Cette approche de la carrière de Mankiewicz, même si elle constitue une trame bien réelle, serait pourtant fort réductrice et c’est en réalité à un réalisateur très éclectique, qui semble avoir exploré tous les genres cinématographiques, que nous avons affaire. Du film d’espionnage (L’Affaire Cicéron - 1952), au péplum (Jules César - 1953, il est vrai d’après la pièce éponyme de Shakespeare, ou Cléopâtre – 1963), à la comédie musicale (Blanches colombes et vilains messieurs - 1955, présenté l’année dernière lors d’une séance du dimanche matin proposée par notre association), au western (Le Reptile – 1970) ou au drame (Soudain l’été dernier - 1959, ou Le Limier – 1972), les réalisations de Mankiewicz, souvent lumineuses et toujours empreintes de subtilité, s’inscrivent, comme on peut le voir, au sein d’un spectre très large.

La vision hollywoodienne d’un gentleman cambrioleur incarné par James Mason

Joseph Mankiewicz, n’a pas seulement su mettre en valeur de grandes actrices : James Mason en incarnant le personnage de Diello, alias Cicéron, trouve ici un rôle majeur qui comptera dans la longue carrière hollywoodienne de cet acteur au flegme tout britannique.

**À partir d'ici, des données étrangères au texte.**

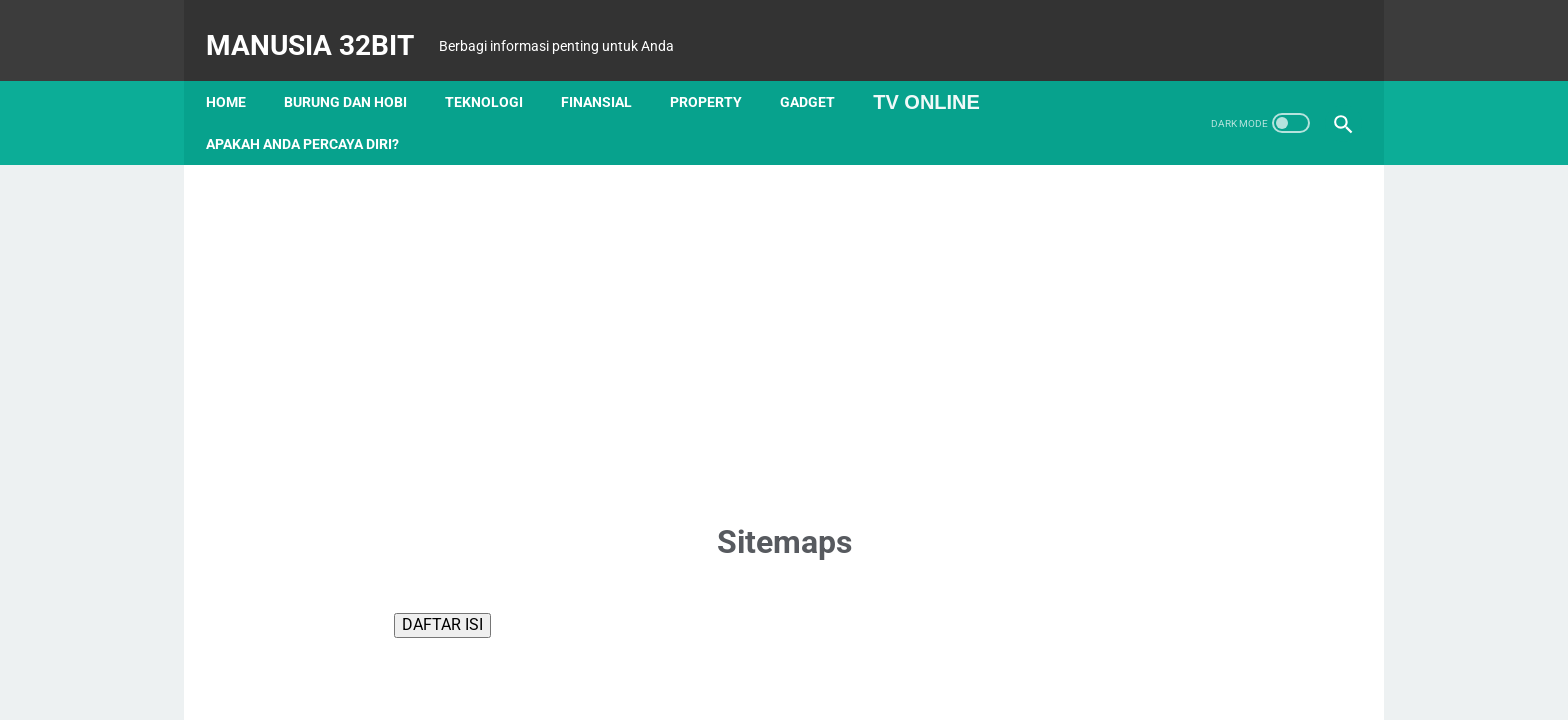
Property (720, 69)
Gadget (821, 69)
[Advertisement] (784, 308)
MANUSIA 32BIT (324, 23)
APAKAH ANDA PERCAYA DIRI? (316, 111)
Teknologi (498, 69)
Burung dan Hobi (359, 69)
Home (240, 69)
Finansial (610, 69)
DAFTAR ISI (442, 591)
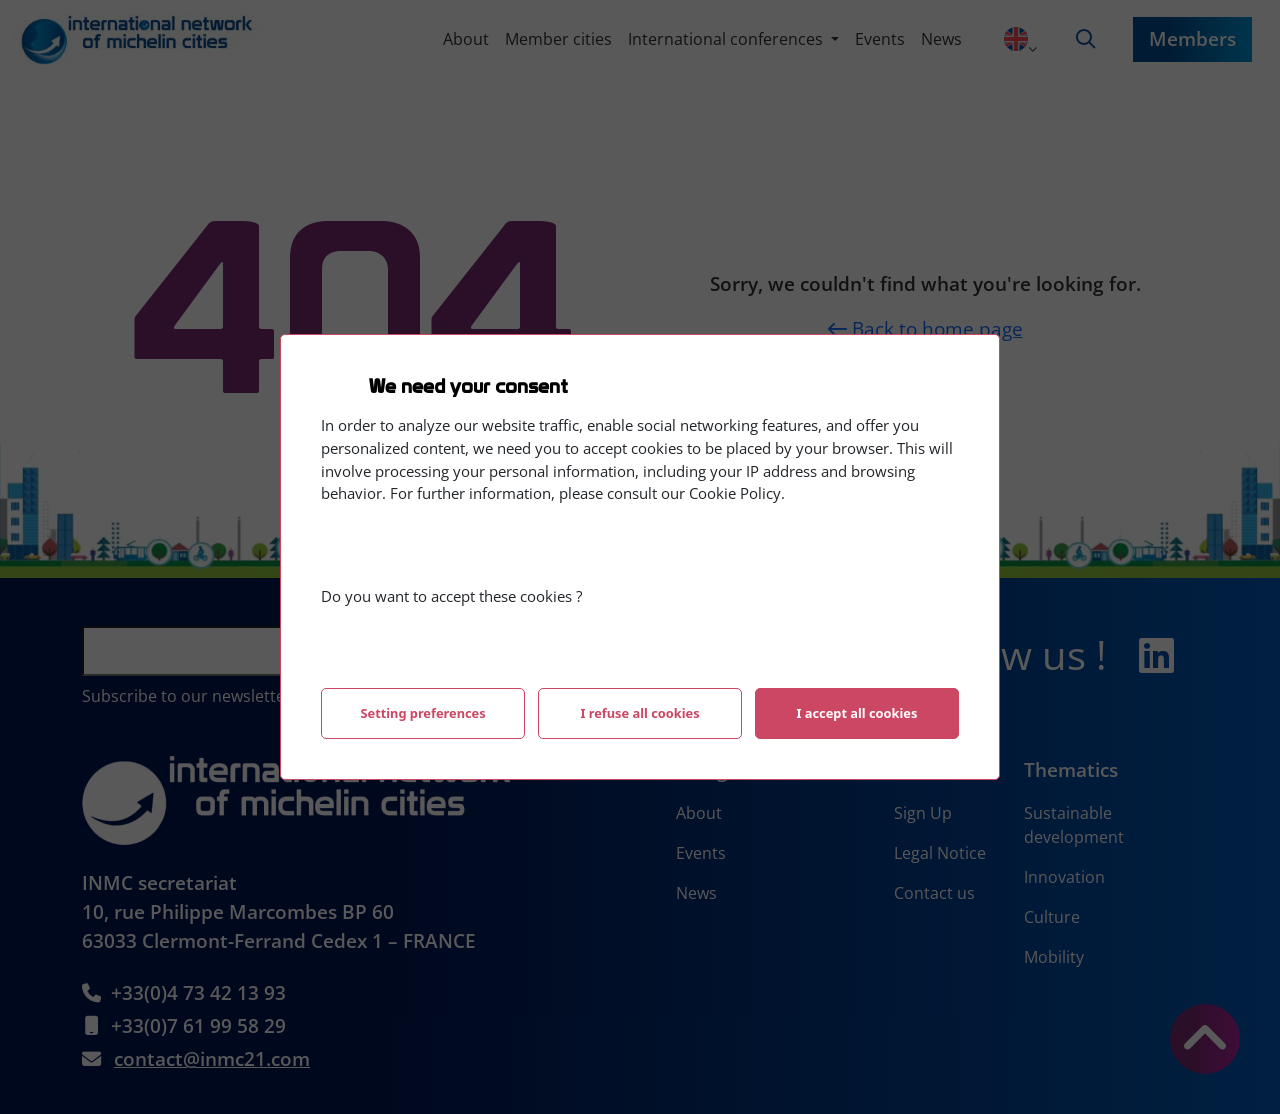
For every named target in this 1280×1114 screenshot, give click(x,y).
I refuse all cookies (639, 713)
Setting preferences (422, 713)
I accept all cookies (857, 713)
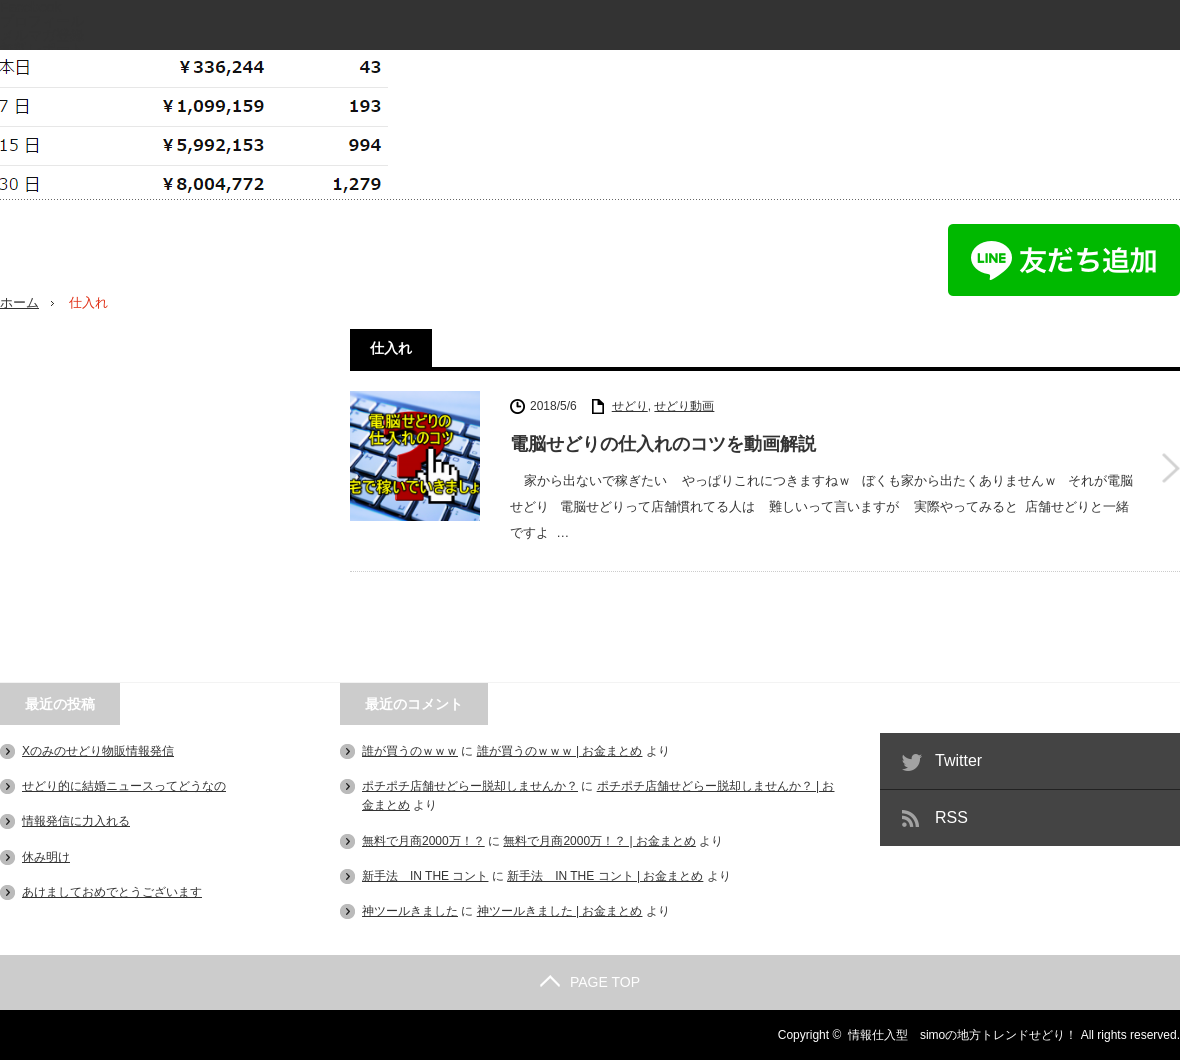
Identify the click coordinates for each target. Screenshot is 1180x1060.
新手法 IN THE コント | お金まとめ (605, 876)
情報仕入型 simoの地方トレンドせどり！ (962, 1035)
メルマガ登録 (42, 35)
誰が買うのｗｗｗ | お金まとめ (560, 751)
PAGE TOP (590, 982)
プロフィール (42, 21)
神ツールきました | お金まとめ (560, 911)
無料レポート (42, 49)
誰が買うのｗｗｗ (410, 751)
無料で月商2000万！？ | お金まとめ (599, 841)
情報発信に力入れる (76, 821)
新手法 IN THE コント (425, 876)
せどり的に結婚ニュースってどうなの (124, 786)
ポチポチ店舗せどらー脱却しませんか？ (470, 786)
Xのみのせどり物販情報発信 (98, 751)
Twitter (958, 760)
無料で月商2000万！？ (423, 841)
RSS (951, 817)
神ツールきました (410, 911)
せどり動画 (684, 406)
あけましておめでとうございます (112, 892)
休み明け (46, 857)
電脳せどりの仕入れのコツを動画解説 (663, 444)
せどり (630, 406)
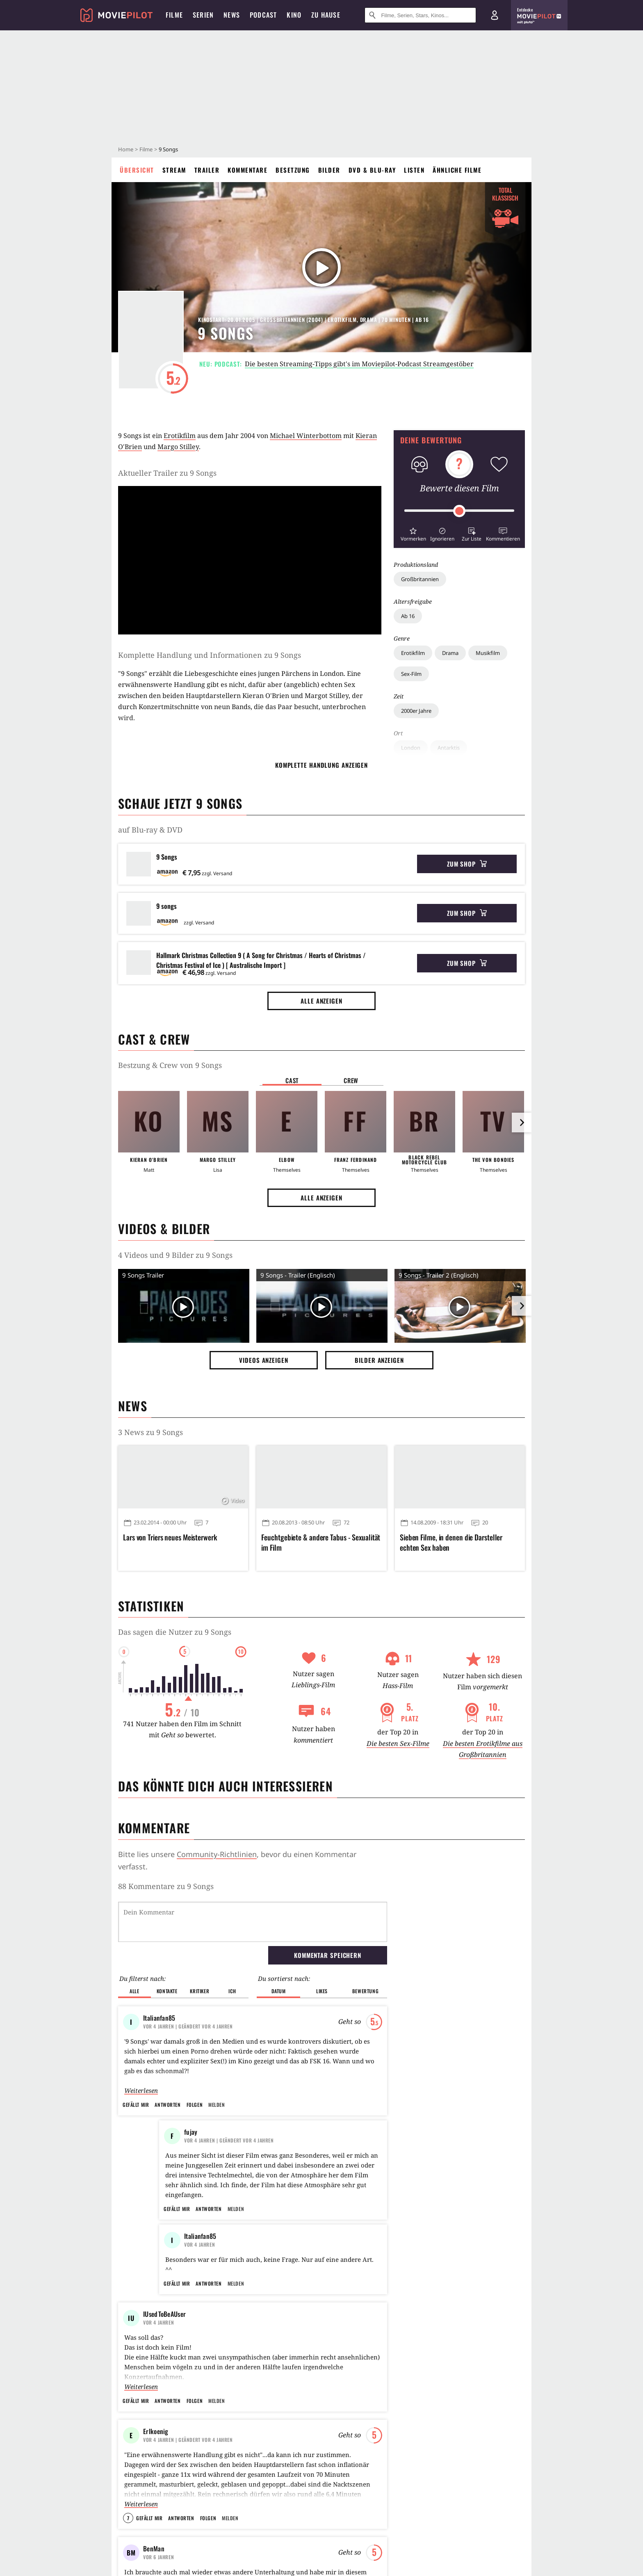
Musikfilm (488, 653)
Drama (450, 653)
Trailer (207, 169)
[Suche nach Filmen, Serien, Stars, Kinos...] (420, 15)
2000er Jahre (416, 710)
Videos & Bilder (164, 1228)
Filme (146, 149)
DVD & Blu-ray (372, 169)
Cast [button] (292, 1080)
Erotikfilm (413, 653)
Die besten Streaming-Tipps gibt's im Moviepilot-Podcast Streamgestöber (359, 363)
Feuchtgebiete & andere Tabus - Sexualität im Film (320, 1542)
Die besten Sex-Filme (398, 1743)
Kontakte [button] (167, 1990)
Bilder (329, 169)
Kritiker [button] (199, 1990)
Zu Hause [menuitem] (325, 15)
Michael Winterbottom (306, 435)
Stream (174, 169)
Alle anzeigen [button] (321, 1000)
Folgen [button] (195, 2104)
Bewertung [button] (365, 1990)
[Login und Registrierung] (494, 15)
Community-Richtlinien (217, 1854)
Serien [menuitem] (203, 15)
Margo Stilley (178, 446)
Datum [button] (278, 1990)
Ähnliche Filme (457, 169)
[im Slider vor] (521, 1122)
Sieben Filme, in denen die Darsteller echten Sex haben (451, 1542)
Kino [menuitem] (294, 15)
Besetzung (293, 169)
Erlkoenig (156, 2480)
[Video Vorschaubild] (183, 1307)
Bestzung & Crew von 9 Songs (170, 1065)
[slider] (459, 511)
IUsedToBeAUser (164, 2363)
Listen (414, 169)
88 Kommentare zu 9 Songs (166, 1886)
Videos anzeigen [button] (263, 1359)
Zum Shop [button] (467, 863)
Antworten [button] (167, 2104)
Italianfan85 (159, 2018)
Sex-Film (411, 674)
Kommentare (247, 169)
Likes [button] (322, 1990)
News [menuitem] (231, 15)
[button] (413, 533)
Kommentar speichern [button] (327, 1955)
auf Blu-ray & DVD (150, 830)
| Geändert (188, 2026)
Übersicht (137, 169)
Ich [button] (232, 1990)
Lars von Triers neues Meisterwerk (170, 1537)
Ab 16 (408, 616)
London (410, 747)
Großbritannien (420, 579)
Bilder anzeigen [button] (379, 1359)
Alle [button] (134, 1990)
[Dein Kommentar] (252, 1922)
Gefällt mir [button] (136, 2104)
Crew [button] (351, 1080)
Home (125, 149)
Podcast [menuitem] (263, 15)
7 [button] (128, 2567)
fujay (191, 2132)
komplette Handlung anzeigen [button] (321, 764)
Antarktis (449, 747)
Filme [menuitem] (174, 15)
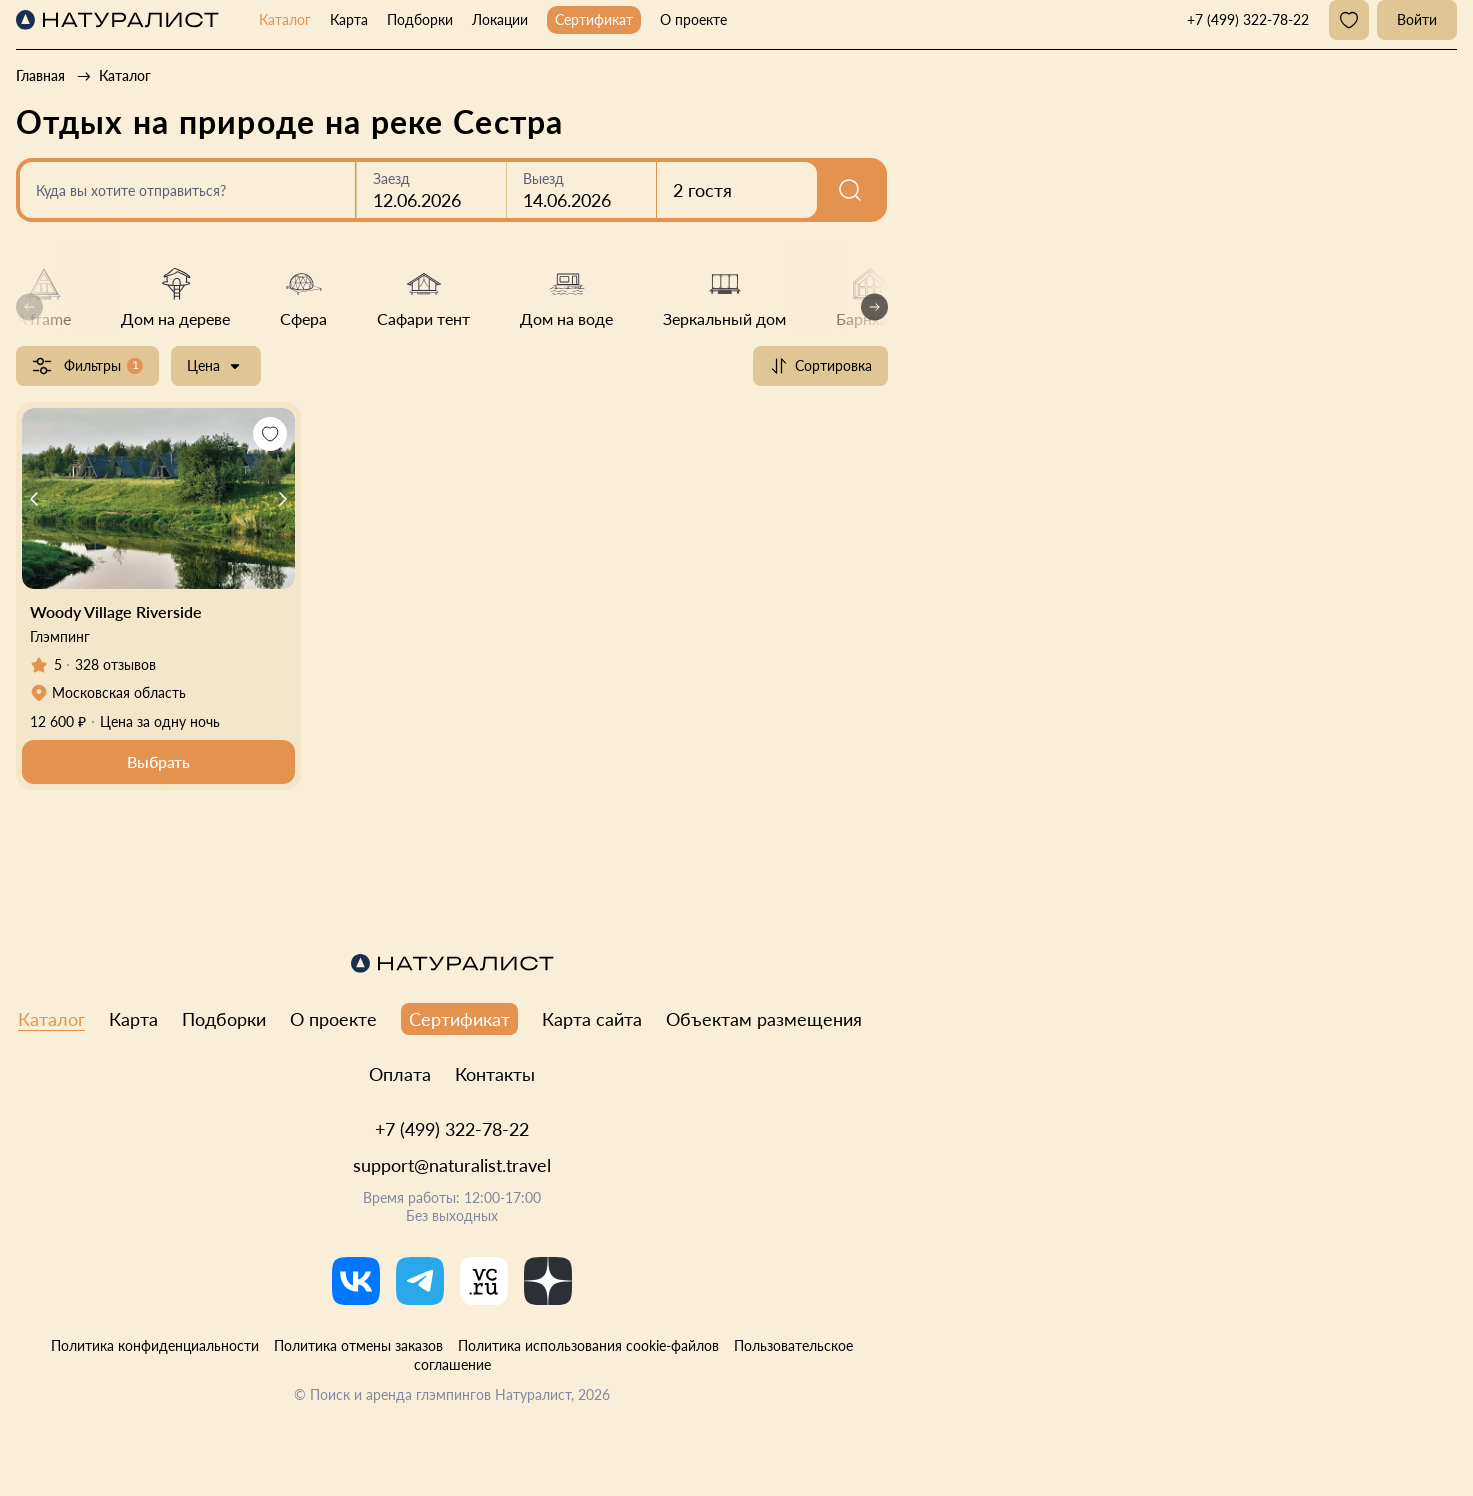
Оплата (400, 1074)
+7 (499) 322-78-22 (452, 1129)
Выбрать (158, 761)
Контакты (495, 1074)
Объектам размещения (764, 1019)
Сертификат (594, 19)
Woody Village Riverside (116, 611)
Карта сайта (592, 1019)
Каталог (285, 19)
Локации (500, 19)
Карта (349, 19)
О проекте (693, 19)
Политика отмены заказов (358, 1345)
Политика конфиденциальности (155, 1345)
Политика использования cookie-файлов (588, 1345)
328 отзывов (115, 664)
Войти (1417, 19)
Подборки (420, 19)
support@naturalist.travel (452, 1165)
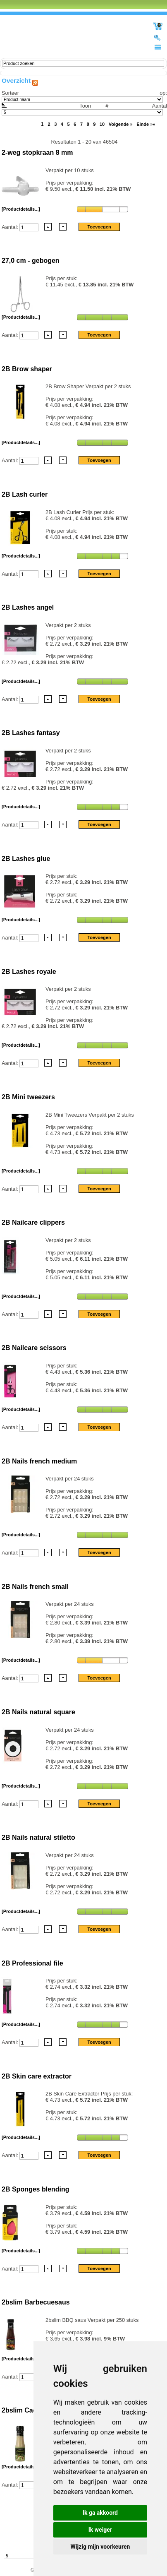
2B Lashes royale (29, 971)
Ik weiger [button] (100, 2529)
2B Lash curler (25, 494)
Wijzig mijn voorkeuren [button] (100, 2546)
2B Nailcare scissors (34, 1347)
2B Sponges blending (35, 2189)
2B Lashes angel (28, 607)
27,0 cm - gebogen (31, 260)
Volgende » (121, 124)
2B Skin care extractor (37, 2076)
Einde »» (145, 124)
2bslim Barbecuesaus (36, 2302)
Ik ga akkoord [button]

Abandonnant ses études à Cambridge, James Mason se tourne assez vite vers une carrière de comédien, d’abord pour le théâtre puis pour le cinéma. Après quelques prestations remarquées (notamment Huit heures de sursis de Carol Reed en 1947), il rejoint Hollywood en 1948 et y fera une longue carrière, interprétant des rôles pour les plus grands réalisateurs. On se souvient notamment de sa prestation du traître distingué travaillant pour les services d’espionnage d’une puissance ennemie dans La Mort aux trousses d’Alfred Hitchcock (1959) ou du bouleversant personnage d’Humbert Humbert dans Lolita de Stanley Kubrick (1962). Il interprète ici le valet de chambre de l’ambassadeur anglais à Ankara, Diello, qui vend des documents à l’ambassade allemande et adopte le nom de code Cicéron.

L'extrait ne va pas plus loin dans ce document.